### PROBLEM DETAILS
In the data below, find each line that contains the word "chapter" and copy it.

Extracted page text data

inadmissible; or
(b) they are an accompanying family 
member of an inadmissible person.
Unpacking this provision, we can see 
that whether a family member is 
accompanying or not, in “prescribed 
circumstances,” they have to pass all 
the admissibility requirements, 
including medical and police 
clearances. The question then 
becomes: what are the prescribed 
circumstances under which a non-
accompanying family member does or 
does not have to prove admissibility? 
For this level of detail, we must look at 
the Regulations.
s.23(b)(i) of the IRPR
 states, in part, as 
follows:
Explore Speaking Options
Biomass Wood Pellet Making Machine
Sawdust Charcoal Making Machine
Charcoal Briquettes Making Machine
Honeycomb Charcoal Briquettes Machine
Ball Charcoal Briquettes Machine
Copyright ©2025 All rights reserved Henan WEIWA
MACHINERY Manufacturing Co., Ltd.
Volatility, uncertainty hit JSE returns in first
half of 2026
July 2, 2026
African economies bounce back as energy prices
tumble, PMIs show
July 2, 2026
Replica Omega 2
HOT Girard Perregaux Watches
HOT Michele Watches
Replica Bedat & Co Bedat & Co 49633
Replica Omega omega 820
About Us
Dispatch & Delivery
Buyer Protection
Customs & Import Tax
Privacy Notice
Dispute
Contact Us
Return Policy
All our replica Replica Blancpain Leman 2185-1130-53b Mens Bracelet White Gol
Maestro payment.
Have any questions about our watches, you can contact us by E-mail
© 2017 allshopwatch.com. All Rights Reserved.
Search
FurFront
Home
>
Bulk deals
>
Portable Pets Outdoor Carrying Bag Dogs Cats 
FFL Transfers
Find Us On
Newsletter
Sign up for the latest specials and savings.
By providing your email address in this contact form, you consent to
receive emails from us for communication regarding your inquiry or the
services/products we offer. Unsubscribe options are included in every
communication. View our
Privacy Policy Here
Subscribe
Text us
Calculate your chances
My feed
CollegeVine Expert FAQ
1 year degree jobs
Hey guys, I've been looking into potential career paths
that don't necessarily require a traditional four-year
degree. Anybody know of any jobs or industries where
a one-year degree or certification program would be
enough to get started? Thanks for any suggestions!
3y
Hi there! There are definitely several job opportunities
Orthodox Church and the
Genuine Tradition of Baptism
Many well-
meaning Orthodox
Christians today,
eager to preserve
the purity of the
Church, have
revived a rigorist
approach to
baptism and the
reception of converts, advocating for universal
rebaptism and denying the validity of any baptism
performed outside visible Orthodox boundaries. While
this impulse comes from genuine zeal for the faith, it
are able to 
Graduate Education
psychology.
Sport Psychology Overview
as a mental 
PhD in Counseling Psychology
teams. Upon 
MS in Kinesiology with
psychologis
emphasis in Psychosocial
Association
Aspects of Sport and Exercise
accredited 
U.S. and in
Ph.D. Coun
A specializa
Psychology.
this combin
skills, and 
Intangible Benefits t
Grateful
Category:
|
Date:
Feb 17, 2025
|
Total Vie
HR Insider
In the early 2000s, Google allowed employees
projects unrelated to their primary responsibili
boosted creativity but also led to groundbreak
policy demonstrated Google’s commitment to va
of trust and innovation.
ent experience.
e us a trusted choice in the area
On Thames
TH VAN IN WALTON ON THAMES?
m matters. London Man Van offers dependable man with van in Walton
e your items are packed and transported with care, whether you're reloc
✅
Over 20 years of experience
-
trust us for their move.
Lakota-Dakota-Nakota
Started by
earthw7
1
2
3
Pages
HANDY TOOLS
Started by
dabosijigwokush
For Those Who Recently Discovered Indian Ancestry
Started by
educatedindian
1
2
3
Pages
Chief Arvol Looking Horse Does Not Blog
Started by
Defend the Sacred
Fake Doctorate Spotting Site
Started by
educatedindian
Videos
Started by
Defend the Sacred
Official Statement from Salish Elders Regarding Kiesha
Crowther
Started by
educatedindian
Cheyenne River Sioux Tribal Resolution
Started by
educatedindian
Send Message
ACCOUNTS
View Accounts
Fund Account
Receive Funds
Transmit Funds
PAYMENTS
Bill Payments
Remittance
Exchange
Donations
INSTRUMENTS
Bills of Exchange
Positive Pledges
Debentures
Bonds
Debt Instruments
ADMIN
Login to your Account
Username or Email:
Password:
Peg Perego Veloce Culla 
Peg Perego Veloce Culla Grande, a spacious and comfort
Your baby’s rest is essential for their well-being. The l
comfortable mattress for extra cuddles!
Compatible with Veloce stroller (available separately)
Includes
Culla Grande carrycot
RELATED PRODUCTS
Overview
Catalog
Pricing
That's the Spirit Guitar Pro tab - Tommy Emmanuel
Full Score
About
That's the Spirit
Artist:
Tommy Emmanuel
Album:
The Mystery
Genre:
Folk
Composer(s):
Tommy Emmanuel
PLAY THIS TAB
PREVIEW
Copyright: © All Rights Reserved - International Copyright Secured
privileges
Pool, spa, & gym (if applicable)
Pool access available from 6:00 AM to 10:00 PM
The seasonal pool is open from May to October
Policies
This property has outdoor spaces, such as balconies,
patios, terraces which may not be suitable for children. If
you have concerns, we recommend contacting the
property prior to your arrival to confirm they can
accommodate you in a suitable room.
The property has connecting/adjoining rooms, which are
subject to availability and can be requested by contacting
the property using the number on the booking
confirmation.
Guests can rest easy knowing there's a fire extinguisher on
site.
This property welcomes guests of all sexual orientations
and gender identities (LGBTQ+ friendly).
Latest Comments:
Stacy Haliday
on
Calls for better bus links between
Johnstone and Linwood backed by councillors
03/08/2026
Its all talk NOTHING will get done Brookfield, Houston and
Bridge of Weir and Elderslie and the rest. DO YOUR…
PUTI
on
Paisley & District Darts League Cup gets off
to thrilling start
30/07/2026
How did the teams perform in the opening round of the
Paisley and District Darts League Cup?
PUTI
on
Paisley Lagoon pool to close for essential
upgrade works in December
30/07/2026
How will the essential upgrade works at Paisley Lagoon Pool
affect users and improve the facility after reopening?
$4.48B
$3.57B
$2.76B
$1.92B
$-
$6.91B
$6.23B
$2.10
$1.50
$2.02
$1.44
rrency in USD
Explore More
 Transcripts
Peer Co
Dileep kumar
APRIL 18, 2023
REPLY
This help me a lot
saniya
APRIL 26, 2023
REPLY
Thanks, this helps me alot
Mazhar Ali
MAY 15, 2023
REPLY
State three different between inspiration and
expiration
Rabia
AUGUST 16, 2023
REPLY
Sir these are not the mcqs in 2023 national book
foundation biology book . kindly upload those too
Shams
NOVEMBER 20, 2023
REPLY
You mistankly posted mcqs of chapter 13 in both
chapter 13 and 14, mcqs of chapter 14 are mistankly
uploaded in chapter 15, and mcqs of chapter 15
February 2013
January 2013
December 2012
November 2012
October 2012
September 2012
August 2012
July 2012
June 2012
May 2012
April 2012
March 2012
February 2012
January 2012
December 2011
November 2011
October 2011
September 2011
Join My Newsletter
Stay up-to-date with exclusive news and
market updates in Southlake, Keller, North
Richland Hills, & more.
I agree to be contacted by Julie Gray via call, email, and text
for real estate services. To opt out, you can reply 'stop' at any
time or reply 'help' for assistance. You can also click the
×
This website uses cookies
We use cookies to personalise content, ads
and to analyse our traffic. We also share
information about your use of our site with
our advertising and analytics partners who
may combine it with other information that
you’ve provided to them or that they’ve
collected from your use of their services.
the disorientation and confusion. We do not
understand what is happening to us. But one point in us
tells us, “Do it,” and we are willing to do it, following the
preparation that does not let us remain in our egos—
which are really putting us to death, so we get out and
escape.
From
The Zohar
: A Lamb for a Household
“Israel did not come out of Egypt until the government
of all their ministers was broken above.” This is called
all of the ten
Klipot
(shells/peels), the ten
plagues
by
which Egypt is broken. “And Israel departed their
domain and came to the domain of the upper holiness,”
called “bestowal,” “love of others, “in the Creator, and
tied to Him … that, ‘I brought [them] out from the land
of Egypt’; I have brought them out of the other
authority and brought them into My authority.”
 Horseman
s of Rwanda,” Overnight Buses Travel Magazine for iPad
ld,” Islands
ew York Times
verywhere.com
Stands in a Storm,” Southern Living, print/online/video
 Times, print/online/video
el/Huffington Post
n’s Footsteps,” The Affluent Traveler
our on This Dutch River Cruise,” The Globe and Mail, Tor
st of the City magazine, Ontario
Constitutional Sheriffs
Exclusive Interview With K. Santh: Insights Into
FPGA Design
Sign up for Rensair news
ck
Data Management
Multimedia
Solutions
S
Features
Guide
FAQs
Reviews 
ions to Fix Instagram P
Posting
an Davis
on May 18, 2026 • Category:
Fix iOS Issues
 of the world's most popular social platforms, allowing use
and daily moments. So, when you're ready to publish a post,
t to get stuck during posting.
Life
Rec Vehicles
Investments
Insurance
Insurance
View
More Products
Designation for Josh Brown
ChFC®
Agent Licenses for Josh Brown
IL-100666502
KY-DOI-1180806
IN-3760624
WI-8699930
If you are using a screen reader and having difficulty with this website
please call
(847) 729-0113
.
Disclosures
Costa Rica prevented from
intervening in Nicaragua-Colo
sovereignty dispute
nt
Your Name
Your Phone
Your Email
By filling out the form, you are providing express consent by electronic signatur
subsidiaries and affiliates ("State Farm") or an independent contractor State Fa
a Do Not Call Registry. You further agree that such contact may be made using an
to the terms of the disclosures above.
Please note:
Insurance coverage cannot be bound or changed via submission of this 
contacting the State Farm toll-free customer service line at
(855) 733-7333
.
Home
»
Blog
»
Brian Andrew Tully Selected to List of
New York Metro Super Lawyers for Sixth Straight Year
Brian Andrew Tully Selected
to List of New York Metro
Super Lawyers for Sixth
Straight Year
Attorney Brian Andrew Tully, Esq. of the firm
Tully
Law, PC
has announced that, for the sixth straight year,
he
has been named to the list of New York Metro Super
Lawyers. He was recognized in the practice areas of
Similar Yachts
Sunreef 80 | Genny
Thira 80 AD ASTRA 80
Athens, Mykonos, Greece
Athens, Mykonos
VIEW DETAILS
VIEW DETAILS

### RESULT FOR THIS TASK
You mistankly posted mcqs of chapter 13 in both
chapter 13 and 14, mcqs of chapter 14 are mistankly
uploaded in chapter 15, and mcqs of chapter 15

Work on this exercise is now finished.